TASK TO COMPLETE: State how many lines in the entries below include the string "rule", and give nothing beyond that number.

_ _ _

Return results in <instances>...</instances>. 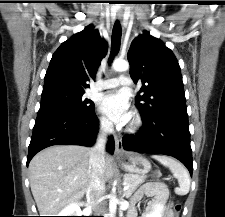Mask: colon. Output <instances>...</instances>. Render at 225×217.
<instances>
[{
    "label": "colon",
    "instance_id": "colon-1",
    "mask_svg": "<svg viewBox=\"0 0 225 217\" xmlns=\"http://www.w3.org/2000/svg\"><path fill=\"white\" fill-rule=\"evenodd\" d=\"M181 210V205L179 203H176L174 205V213H175V217H176V214H178Z\"/></svg>",
    "mask_w": 225,
    "mask_h": 217
}]
</instances>
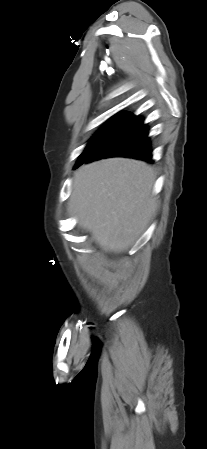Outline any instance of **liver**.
Listing matches in <instances>:
<instances>
[{"mask_svg": "<svg viewBox=\"0 0 207 449\" xmlns=\"http://www.w3.org/2000/svg\"><path fill=\"white\" fill-rule=\"evenodd\" d=\"M154 182L153 169L139 160L83 165L74 173L68 212L102 249L121 253L142 235L156 210Z\"/></svg>", "mask_w": 207, "mask_h": 449, "instance_id": "liver-1", "label": "liver"}]
</instances>
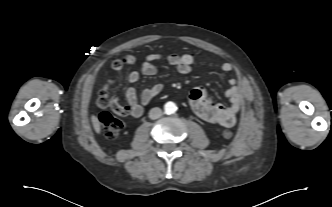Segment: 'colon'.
<instances>
[{"mask_svg": "<svg viewBox=\"0 0 332 207\" xmlns=\"http://www.w3.org/2000/svg\"><path fill=\"white\" fill-rule=\"evenodd\" d=\"M132 57L127 56L122 59L116 60L113 62L112 67L115 70H119L125 64H131ZM109 87L110 85L106 83L102 87L99 88L97 92V105L102 109L111 108L113 112L118 115H124L127 113V108L119 104L117 99L110 98L109 96ZM100 121L103 125L104 132L107 138L115 139L119 136L123 129V123L117 117H115L112 113L104 110L100 114ZM222 136L225 139H231L233 137V133L230 130H224L222 132Z\"/></svg>", "mask_w": 332, "mask_h": 207, "instance_id": "obj_1", "label": "colon"}]
</instances>
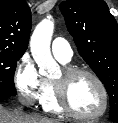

_ _ _

FINAL ANSWER: 3